- [Supplied data]
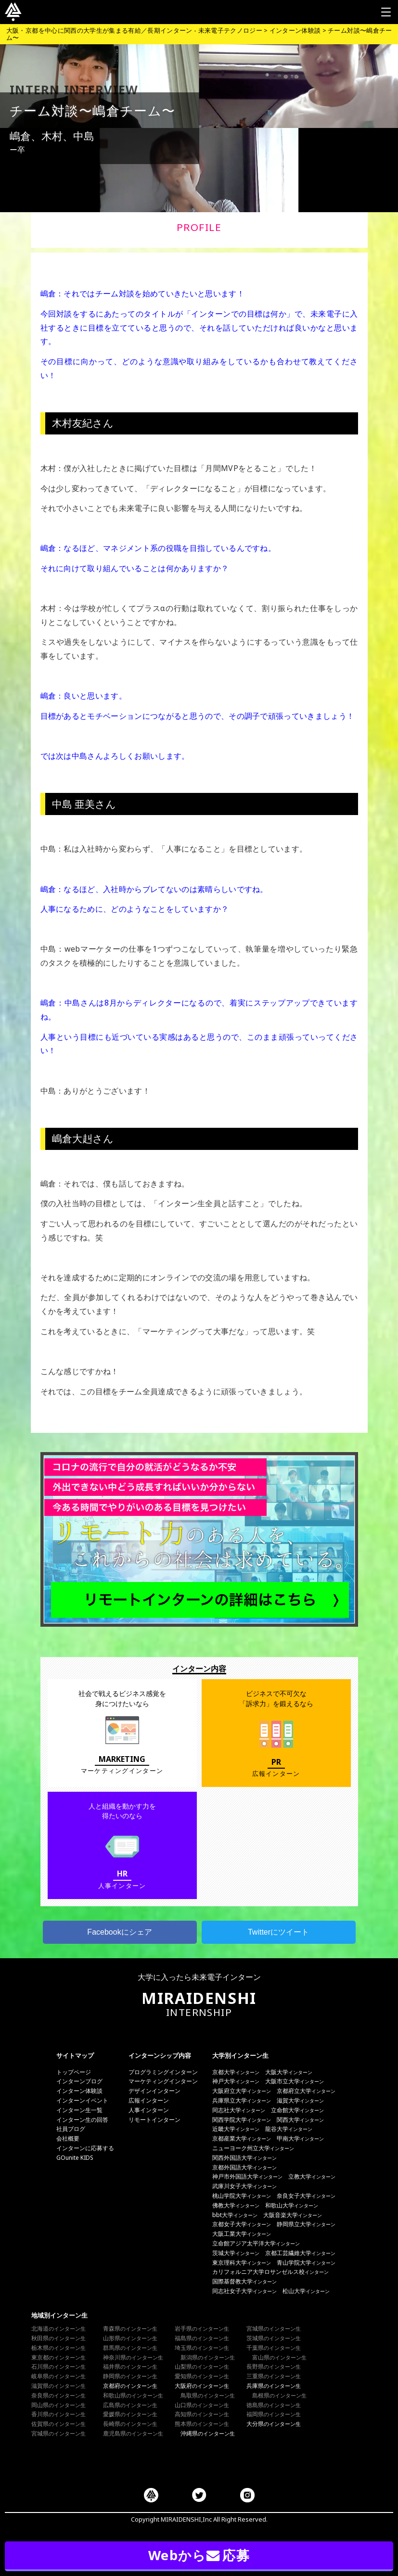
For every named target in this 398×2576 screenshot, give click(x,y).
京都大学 (235, 2072)
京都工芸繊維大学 (300, 2253)
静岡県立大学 (306, 2224)
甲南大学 (300, 2138)
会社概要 (67, 2138)
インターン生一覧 (79, 2110)
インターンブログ (79, 2081)
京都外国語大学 (244, 2167)
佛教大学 (235, 2205)
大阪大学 (288, 2072)
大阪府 (202, 2386)
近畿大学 (235, 2129)
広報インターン (148, 2100)
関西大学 (300, 2120)
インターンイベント (82, 2100)
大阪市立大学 (294, 2081)
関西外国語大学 (244, 2158)
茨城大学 (235, 2253)
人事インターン (148, 2110)
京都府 (130, 2386)
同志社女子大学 (244, 2291)
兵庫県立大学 (241, 2100)
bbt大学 (234, 2215)
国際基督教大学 (244, 2281)
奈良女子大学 (306, 2196)
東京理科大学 (241, 2262)
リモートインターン (154, 2120)
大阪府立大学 (241, 2091)
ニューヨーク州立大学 (253, 2148)
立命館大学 (297, 2110)
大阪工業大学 (241, 2234)
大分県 (273, 2424)
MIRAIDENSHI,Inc (186, 2519)
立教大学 (311, 2176)
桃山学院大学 (241, 2196)
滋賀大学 (300, 2100)
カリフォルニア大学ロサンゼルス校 (270, 2272)
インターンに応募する (85, 2148)
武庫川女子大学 (244, 2186)
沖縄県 (207, 2433)
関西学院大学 (241, 2120)
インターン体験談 (79, 2091)
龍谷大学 (288, 2129)
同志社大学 (238, 2110)
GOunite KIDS (74, 2158)
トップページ (73, 2072)
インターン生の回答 (82, 2120)
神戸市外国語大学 (247, 2176)
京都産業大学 (241, 2138)
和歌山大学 (291, 2205)
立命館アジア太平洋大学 (256, 2243)
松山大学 (306, 2291)
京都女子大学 (241, 2224)
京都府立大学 (306, 2091)
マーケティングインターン (163, 2081)
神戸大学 (235, 2081)
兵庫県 (273, 2386)
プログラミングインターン (163, 2072)
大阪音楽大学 (292, 2215)
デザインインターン (154, 2091)
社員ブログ (70, 2129)
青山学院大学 (306, 2262)
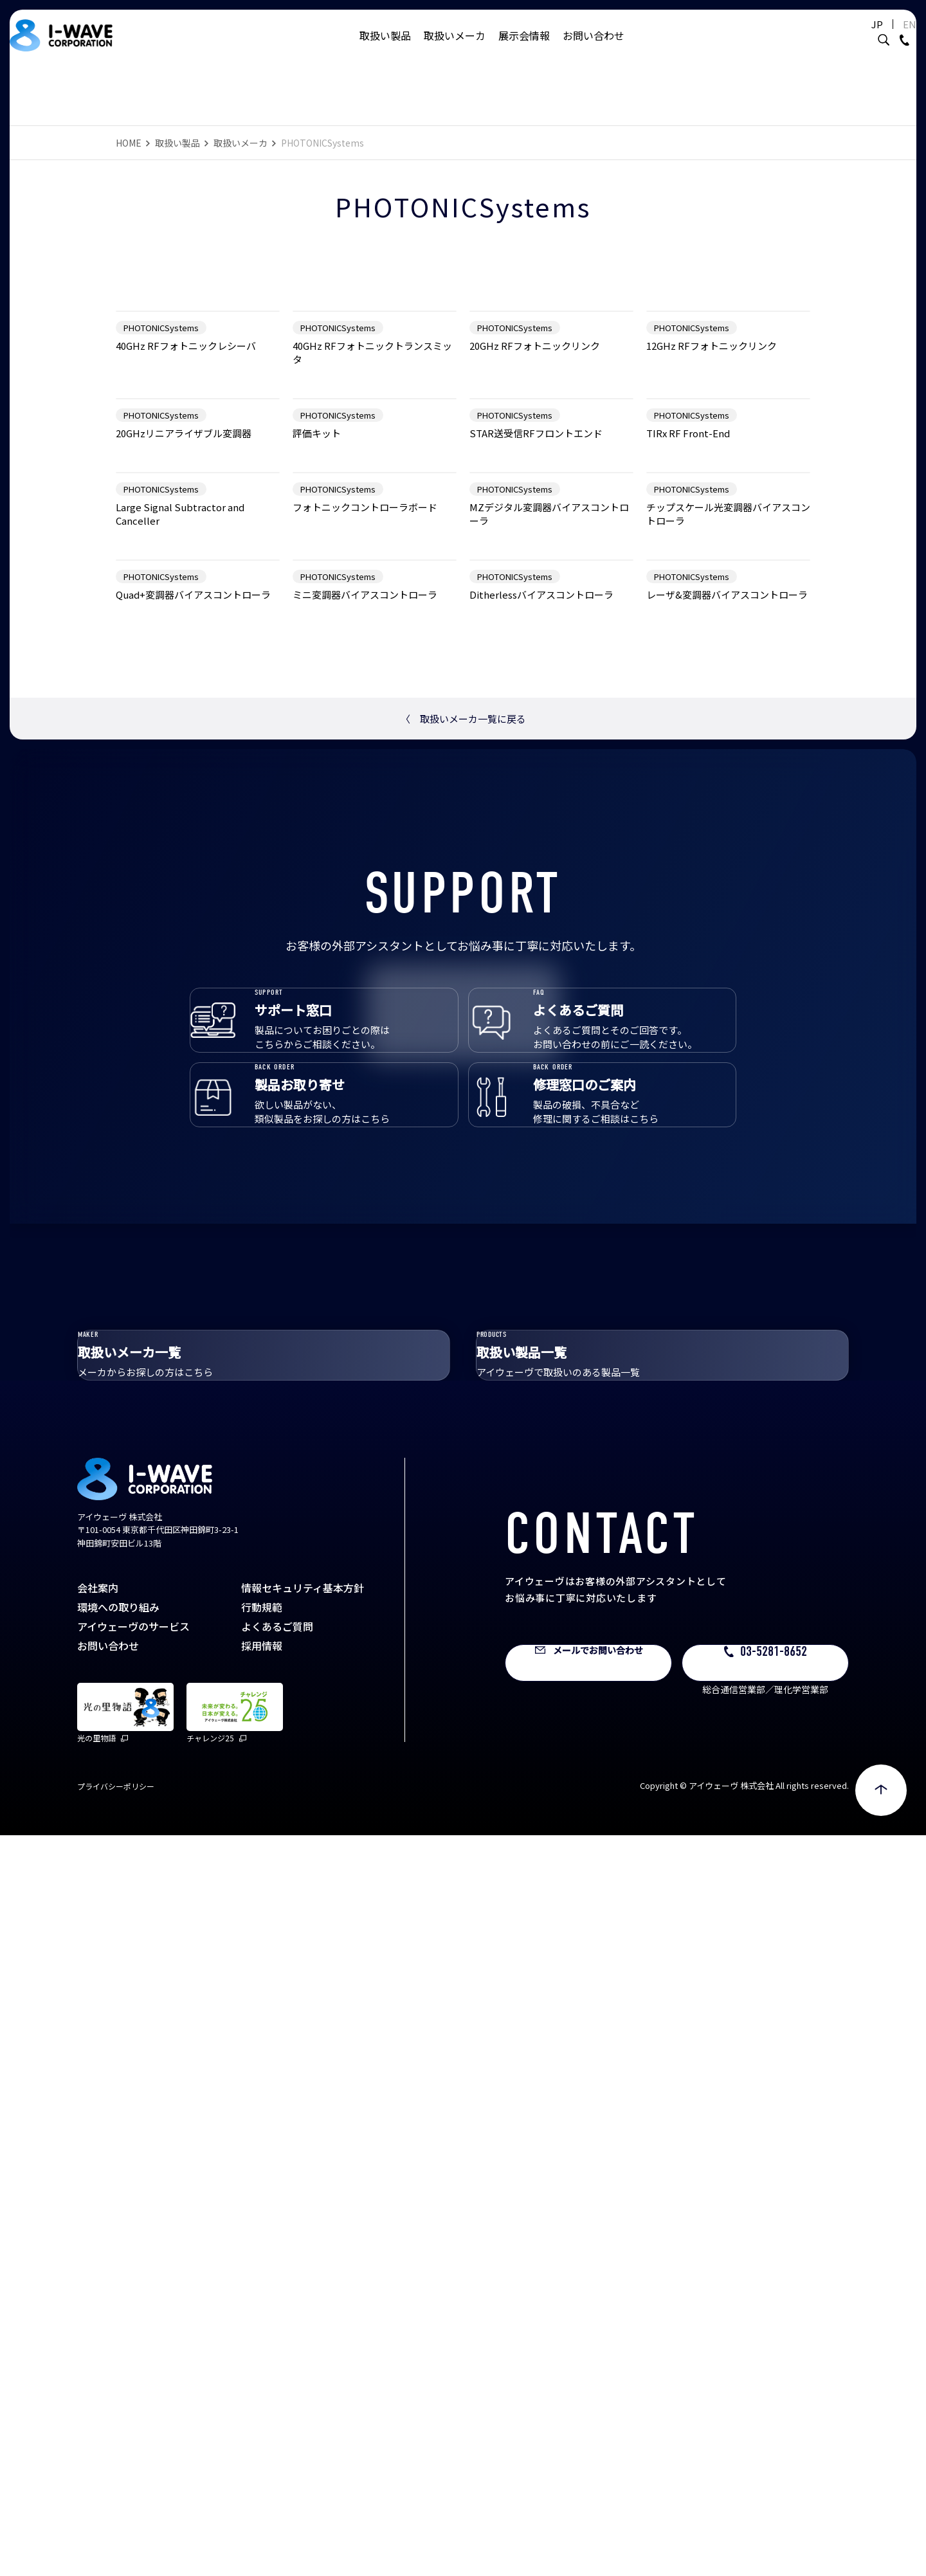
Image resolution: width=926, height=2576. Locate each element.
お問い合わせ (593, 48)
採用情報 (261, 2386)
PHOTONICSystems (161, 490)
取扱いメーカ (455, 48)
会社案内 (97, 2328)
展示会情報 (524, 48)
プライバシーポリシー (115, 2526)
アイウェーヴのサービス (133, 2367)
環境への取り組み (118, 2347)
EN (877, 37)
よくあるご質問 (277, 2367)
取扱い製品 (385, 48)
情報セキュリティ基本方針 (302, 2328)
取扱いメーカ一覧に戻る (463, 1369)
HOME (128, 142)
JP (845, 37)
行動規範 (261, 2347)
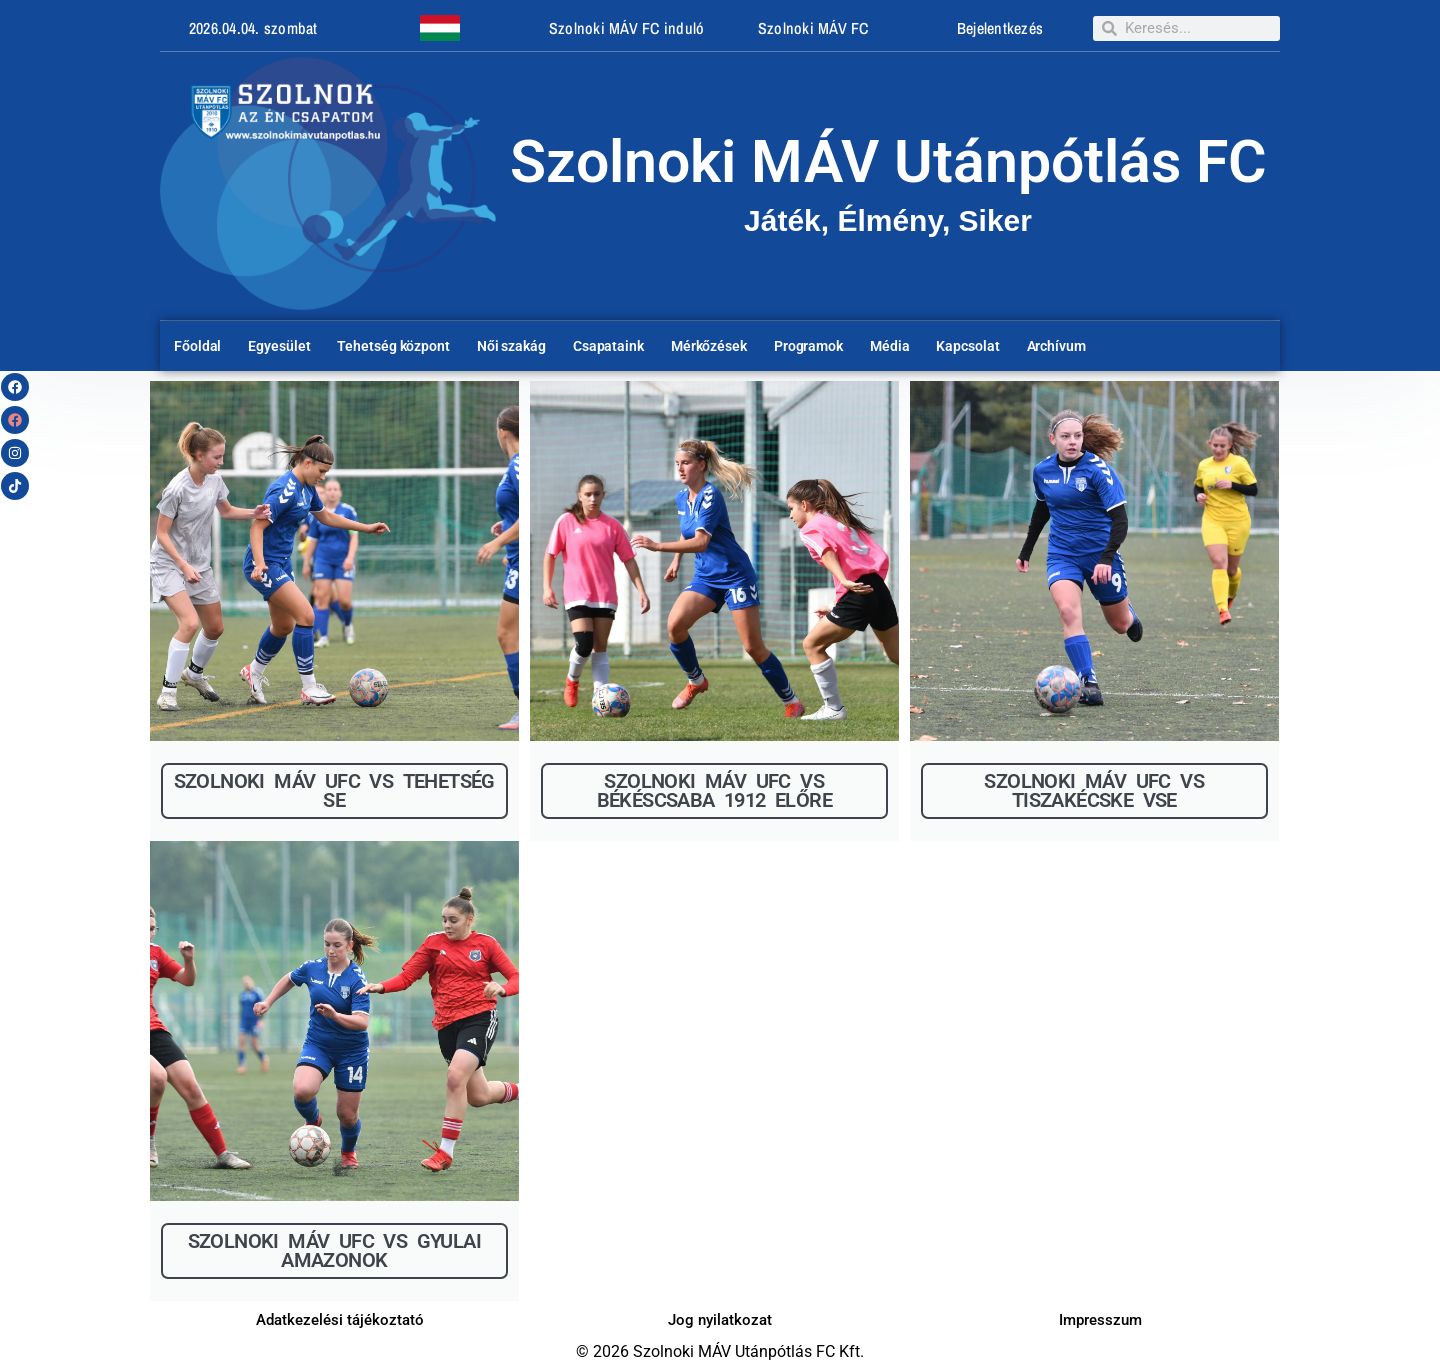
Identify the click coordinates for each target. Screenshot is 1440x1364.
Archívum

- [How to complete this task] Retype all entries exactly; omit pictures.

- [Answer space]
For every named target in this 398×2576 screenshot, give click(x,y).
京都大学 (235, 2072)
京都工芸繊維大学 (300, 2253)
静岡県立大学 (306, 2224)
甲南大学 (300, 2138)
会社概要 (67, 2138)
インターン生一覧 (79, 2110)
インターンブログ (79, 2081)
京都外国語大学 (244, 2167)
佛教大学 (235, 2205)
大阪大学 (288, 2072)
大阪府 (202, 2386)
近畿大学 (235, 2129)
広報インターン (148, 2100)
関西大学 (300, 2120)
インターンイベント (82, 2100)
大阪市立大学 (294, 2081)
関西外国語大学 (244, 2158)
茨城大学 (235, 2253)
人事インターン (148, 2110)
京都府 (130, 2386)
同志社女子大学 (244, 2291)
兵庫県立大学 (241, 2100)
bbt大学 (234, 2215)
国際基督教大学 (244, 2281)
奈良女子大学 (306, 2196)
東京理科大学 (241, 2262)
リモートインターン (154, 2120)
大阪府立大学 (241, 2091)
ニューヨーク州立大学 (253, 2148)
立命館大学 (297, 2110)
大阪工業大学 (241, 2234)
大分県 (273, 2424)
MIRAIDENSHI,Inc (186, 2519)
立教大学 (311, 2176)
桃山学院大学 (241, 2196)
滋賀大学 (300, 2100)
カリフォルニア大学ロサンゼルス校 (270, 2272)
インターンに応募する (85, 2148)
武庫川女子大学 (244, 2186)
沖縄県 (207, 2433)
関西学院大学 (241, 2120)
インターン体験談 (79, 2091)
龍谷大学 (288, 2129)
同志社大学 (238, 2110)
GOunite KIDS (74, 2158)
トップページ (73, 2072)
インターン生の回答 (82, 2120)
神戸市外国語大学 (247, 2176)
京都産業大学 (241, 2138)
和歌山大学 (291, 2205)
立命館アジア太平洋大学 (256, 2243)
松山大学 (306, 2291)
京都女子大学 (241, 2224)
京都府立大学 (306, 2091)
マーケティングインターン (163, 2081)
神戸大学 (235, 2081)
兵庫県 (273, 2386)
プログラミングインターン (163, 2072)
大阪音楽大学 (292, 2215)
デザインインターン (154, 2091)
社員ブログ (70, 2129)
青山学院大学 (306, 2262)
Image resolution: width=926, height=2576. Locate each element.
お問い合わせ (593, 48)
採用情報 (261, 2386)
PHOTONICSystems (161, 490)
取扱いメーカ (455, 48)
会社案内 (97, 2328)
展示会情報 (524, 48)
プライバシーポリシー (115, 2526)
アイウェーヴのサービス (133, 2367)
環境への取り組み (118, 2347)
EN (877, 37)
よくあるご質問 (277, 2367)
取扱い製品 (385, 48)
情報セキュリティ基本方針 (302, 2328)
取扱いメーカ一覧に戻る (463, 1369)
HOME (128, 142)
JP (845, 37)
行動規範 (261, 2347)
Identify the click coordinates for each target. Screenshot is 1440x1364.
Archívum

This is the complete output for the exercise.